■ Records for this task:

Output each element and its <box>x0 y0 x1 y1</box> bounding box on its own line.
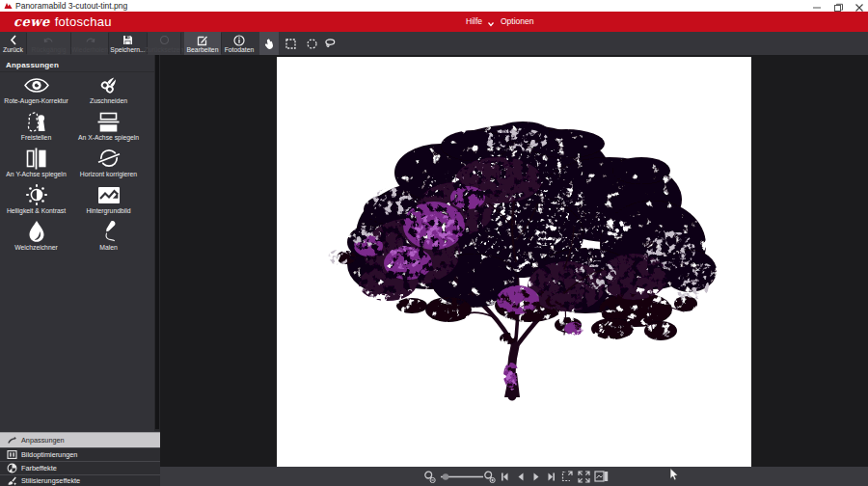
reset-button: Zurücksetzen <box>148 32 180 55</box>
tool-label: An Y-Achse spiegeln <box>6 170 66 178</box>
back-button[interactable]: Zurück <box>0 32 26 55</box>
hand-tool-button[interactable] <box>259 32 279 55</box>
compare-view-icon[interactable] <box>593 470 609 483</box>
menu-hilfe[interactable]: Hilfe <box>466 12 482 32</box>
tool-label: Malen <box>99 243 118 252</box>
image-optimize-icon <box>7 449 17 460</box>
reset-circle-icon <box>159 34 170 46</box>
restore-button[interactable] <box>829 0 847 12</box>
editor-background <box>160 55 868 467</box>
toolbar-button-label: Zurücksetzen <box>145 46 184 54</box>
toolbar-button-label: Fotodaten <box>225 46 255 54</box>
stylize-effects-icon <box>7 475 17 486</box>
last-image-icon[interactable] <box>545 470 557 483</box>
brand-logo: cewe fotoschau <box>14 12 112 32</box>
tool-label: An X-Achse spiegeln <box>78 133 139 142</box>
water-drop-icon <box>28 220 45 243</box>
tool-label: Freistellen <box>21 133 51 142</box>
edit-button[interactable]: Bearbeiten <box>184 32 221 55</box>
main-toolbar: Zurück Rückgängig Wiederholen Speichern.… <box>0 32 868 55</box>
rect-select-button[interactable] <box>281 32 301 55</box>
app-icon <box>4 2 13 10</box>
chevron-down-icon[interactable] <box>487 20 495 28</box>
tool-weichzeichner[interactable]: Weichzeichner <box>0 220 72 252</box>
toolbar-separator <box>180 33 181 54</box>
lasso-select-icon <box>324 32 336 55</box>
next-image-icon[interactable] <box>529 470 542 483</box>
toolbar-button-label: Wiederholen <box>71 46 108 54</box>
tool-an-y-achse-spiegeln[interactable]: An Y-Achse spiegeln <box>0 147 72 178</box>
adjust-tool-icon <box>7 435 17 446</box>
toolbar-button-label: Bearbeiten <box>187 46 219 54</box>
section-label: Bildoptimierungen <box>21 450 77 459</box>
lasso-select-button[interactable] <box>319 32 339 55</box>
sidebar-panel: Anpassungen Rote-Augen-Korrektur <box>0 55 160 486</box>
hand-tool-icon <box>264 32 275 55</box>
tool-label: Rote-Augen-Korrektur <box>4 96 68 105</box>
toolbar-button-label: Speichern... <box>110 46 145 54</box>
undo-arrow-icon <box>42 34 55 46</box>
zoom-out-icon[interactable] <box>422 470 436 483</box>
info-circle-icon <box>233 34 245 46</box>
tool-label: Zuschneiden <box>90 96 127 105</box>
zoom-in-icon[interactable] <box>482 470 496 483</box>
save-floppy-icon <box>122 34 133 46</box>
tool-malen[interactable]: Malen <box>72 220 145 252</box>
brand-plain-text: fotoschau <box>55 14 112 29</box>
tool-helligkeit-kontrast[interactable]: Helligkeit & Kontrast <box>0 183 72 215</box>
color-effects-icon <box>7 463 17 473</box>
eye-icon <box>24 73 49 96</box>
window-title: Panoramabild 3-cutout-tint.png <box>15 0 127 12</box>
rect-select-icon <box>285 32 296 55</box>
zoom-slider[interactable] <box>439 470 485 483</box>
tool-zuschneiden[interactable]: Zuschneiden <box>72 73 145 105</box>
section-label: Anpassungen <box>21 436 65 445</box>
menu-optionen[interactable]: Optionen <box>501 12 534 32</box>
section-farbeffekte[interactable]: Farbeffekte <box>0 461 160 474</box>
section-label: Stilisierungseffekte <box>21 476 80 485</box>
original-size-icon[interactable] <box>560 470 574 483</box>
brand-header <box>0 12 868 32</box>
section-stilisierungseffekte[interactable]: Stilisierungseffekte <box>0 474 160 486</box>
section-anpassungen[interactable]: Anpassungen <box>0 432 160 447</box>
photo-data-button[interactable]: Fotodaten <box>222 32 257 55</box>
brand-script-text: cewe <box>14 14 50 29</box>
undo-button: Rückgängig <box>27 32 70 55</box>
chevron-left-icon <box>9 34 18 46</box>
tool-rote-augen-korrektur[interactable]: Rote-Augen-Korrektur <box>0 73 72 105</box>
toolbar-button-label: Zurück <box>3 46 23 54</box>
status-bar <box>160 467 868 486</box>
tool-freistellen[interactable]: Freistellen <box>0 110 72 142</box>
first-image-icon[interactable] <box>499 470 511 483</box>
redo-arrow-icon <box>84 34 96 46</box>
tool-label: Weichzeichner <box>14 243 57 252</box>
minimize-button[interactable] <box>808 0 826 12</box>
tool-label: Horizont korrigieren <box>80 170 137 178</box>
photo-canvas[interactable] <box>277 57 751 467</box>
scissors-icon <box>98 73 120 96</box>
flip-vertical-icon <box>26 147 46 170</box>
tool-label: Hintergrundbild <box>86 206 130 215</box>
sidebar-panel-title: Anpassungen <box>6 61 59 69</box>
window-titlebar <box>0 0 868 12</box>
sidebar-scrollbar-thumb[interactable] <box>155 55 159 429</box>
flip-horizontal-icon <box>97 110 120 133</box>
tool-hintergrundbild[interactable]: Hintergrundbild <box>72 183 145 215</box>
previous-image-icon[interactable] <box>514 470 527 483</box>
mouse-cursor <box>669 468 679 481</box>
tool-horizont-korrigieren[interactable]: Horizont korrigieren <box>72 147 145 178</box>
tool-label: Helligkeit & Kontrast <box>7 206 66 215</box>
fit-window-icon[interactable] <box>577 470 590 483</box>
background-image-icon <box>97 183 121 206</box>
close-button[interactable] <box>851 0 868 12</box>
save-button[interactable]: Speichern... <box>109 32 147 55</box>
brightness-contrast-icon <box>25 183 48 206</box>
pen-icon <box>98 220 120 243</box>
redo-button: Wiederholen <box>71 32 108 55</box>
section-label: Farbeffekte <box>21 464 57 472</box>
cutout-person-icon <box>26 110 47 133</box>
toolbar-button-label: Rückgängig <box>32 46 67 54</box>
horizon-circle-icon <box>97 147 121 170</box>
section-bildoptimierungen[interactable]: Bildoptimierungen <box>0 447 160 461</box>
tool-an-x-achse-spiegeln[interactable]: An X-Achse spiegeln <box>72 110 145 142</box>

■ Task description:
A verbatim copy of every record is to be produced, and pictures are to be excluded from it.

■ Solution to the problem:
Output each element and its <box>x0 y0 x1 y1</box> bounding box on its own line.
reset-button: Zurücksetzen <box>148 32 180 55</box>
tool-label: An Y-Achse spiegeln <box>6 170 66 178</box>
back-button[interactable]: Zurück <box>0 32 26 55</box>
hand-tool-button[interactable] <box>259 32 279 55</box>
compare-view-icon[interactable] <box>593 470 609 483</box>
menu-hilfe[interactable]: Hilfe <box>466 12 482 32</box>
tool-label: Malen <box>99 243 118 252</box>
image-optimize-icon <box>7 449 17 460</box>
reset-circle-icon <box>159 34 170 46</box>
restore-button[interactable] <box>829 0 847 12</box>
editor-background <box>160 55 868 467</box>
toolbar-button-label: Zurücksetzen <box>145 46 184 54</box>
toolbar-button-label: Fotodaten <box>225 46 255 54</box>
stylize-effects-icon <box>7 475 17 486</box>
last-image-icon[interactable] <box>545 470 557 483</box>
brand-logo: cewe fotoschau <box>14 12 112 32</box>
tool-label: An X-Achse spiegeln <box>78 133 139 142</box>
water-drop-icon <box>28 220 45 243</box>
tool-label: Freistellen <box>21 133 51 142</box>
edit-button[interactable]: Bearbeiten <box>184 32 221 55</box>
main-toolbar: Zurück Rückgängig Wiederholen Speichern.… <box>0 32 868 55</box>
rect-select-button[interactable] <box>281 32 301 55</box>
app-icon <box>4 2 13 10</box>
chevron-down-icon[interactable] <box>487 20 495 28</box>
tool-weichzeichner[interactable]: Weichzeichner <box>0 220 72 252</box>
toolbar-separator <box>180 33 181 54</box>
lasso-select-icon <box>324 32 336 55</box>
next-image-icon[interactable] <box>529 470 542 483</box>
toolbar-button-label: Wiederholen <box>71 46 108 54</box>
tool-an-y-achse-spiegeln[interactable]: An Y-Achse spiegeln <box>0 147 72 178</box>
adjust-tool-icon <box>7 435 17 446</box>
toolbar-button-label: Bearbeiten <box>187 46 219 54</box>
section-label: Bildoptimierungen <box>21 450 77 459</box>
lasso-select-button[interactable] <box>319 32 339 55</box>
sidebar-panel: Anpassungen Rote-Augen-Korrektur <box>0 55 160 486</box>
hand-tool-icon <box>264 32 275 55</box>
tool-label: Rote-Augen-Korrektur <box>4 96 68 105</box>
toolbar-button-label: Speichern... <box>110 46 145 54</box>
undo-arrow-icon <box>42 34 55 46</box>
zoom-out-icon[interactable] <box>422 470 436 483</box>
info-circle-icon <box>233 34 245 46</box>
tool-label: Zuschneiden <box>90 96 127 105</box>
zoom-in-icon[interactable] <box>482 470 496 483</box>
save-floppy-icon <box>122 34 133 46</box>
tool-malen[interactable]: Malen <box>72 220 145 252</box>
brand-plain-text: fotoschau <box>55 14 112 29</box>
tool-helligkeit-kontrast[interactable]: Helligkeit & Kontrast <box>0 183 72 215</box>
color-effects-icon <box>7 463 17 473</box>
eye-icon <box>24 73 49 96</box>
window-title: Panoramabild 3-cutout-tint.png <box>15 0 127 12</box>
rect-select-icon <box>285 32 296 55</box>
zoom-slider[interactable] <box>439 470 485 483</box>
tool-zuschneiden[interactable]: Zuschneiden <box>72 73 145 105</box>
section-label: Anpassungen <box>21 436 65 445</box>
menu-optionen[interactable]: Optionen <box>501 12 534 32</box>
section-farbeffekte[interactable]: Farbeffekte <box>0 461 160 474</box>
section-label: Stilisierungseffekte <box>21 476 80 485</box>
original-size-icon[interactable] <box>560 470 574 483</box>
brand-header <box>0 12 868 32</box>
section-stilisierungseffekte[interactable]: Stilisierungseffekte <box>0 474 160 486</box>
section-anpassungen[interactable]: Anpassungen <box>0 432 160 447</box>
photo-data-button[interactable]: Fotodaten <box>222 32 257 55</box>
brand-script-text: cewe <box>14 14 50 29</box>
undo-button: Rückgängig <box>27 32 70 55</box>
chevron-left-icon <box>9 34 18 46</box>
tool-rote-augen-korrektur[interactable]: Rote-Augen-Korrektur <box>0 73 72 105</box>
toolbar-button-label: Zurück <box>3 46 23 54</box>
status-bar <box>160 467 868 486</box>
tool-freistellen[interactable]: Freistellen <box>0 110 72 142</box>
first-image-icon[interactable] <box>499 470 511 483</box>
redo-arrow-icon <box>84 34 96 46</box>
tool-label: Weichzeichner <box>14 243 57 252</box>
minimize-button[interactable] <box>808 0 826 12</box>
tool-label: Horizont korrigieren <box>80 170 137 178</box>
photo-canvas[interactable] <box>277 57 751 467</box>
scissors-icon <box>98 73 120 96</box>
flip-vertical-icon <box>26 147 46 170</box>
tool-label: Hintergrundbild <box>86 206 130 215</box>
sidebar-panel-title: Anpassungen <box>6 61 59 69</box>
window-titlebar <box>0 0 868 12</box>
sidebar-scrollbar-thumb[interactable] <box>155 55 159 429</box>
flip-horizontal-icon <box>97 110 120 133</box>
tool-hintergrundbild[interactable]: Hintergrundbild <box>72 183 145 215</box>
previous-image-icon[interactable] <box>514 470 527 483</box>
mouse-cursor <box>669 468 679 481</box>
tool-horizont-korrigieren[interactable]: Horizont korrigieren <box>72 147 145 178</box>
tool-label: Helligkeit & Kontrast <box>7 206 66 215</box>
fit-window-icon[interactable] <box>577 470 590 483</box>
background-image-icon <box>97 183 121 206</box>
close-button[interactable] <box>851 0 868 12</box>
save-button[interactable]: Speichern... <box>109 32 147 55</box>
brightness-contrast-icon <box>25 183 48 206</box>
pen-icon <box>98 220 120 243</box>
redo-button: Wiederholen <box>71 32 108 55</box>
section-label: Farbeffekte <box>21 464 57 472</box>
cutout-person-icon <box>26 110 47 133</box>
toolbar-button-label: Rückgängig <box>32 46 67 54</box>
horizon-circle-icon <box>97 147 121 170</box>
section-bildoptimierungen[interactable]: Bildoptimierungen <box>0 447 160 461</box>
tool-an-x-achse-spiegeln[interactable]: An X-Achse spiegeln <box>72 110 145 142</box>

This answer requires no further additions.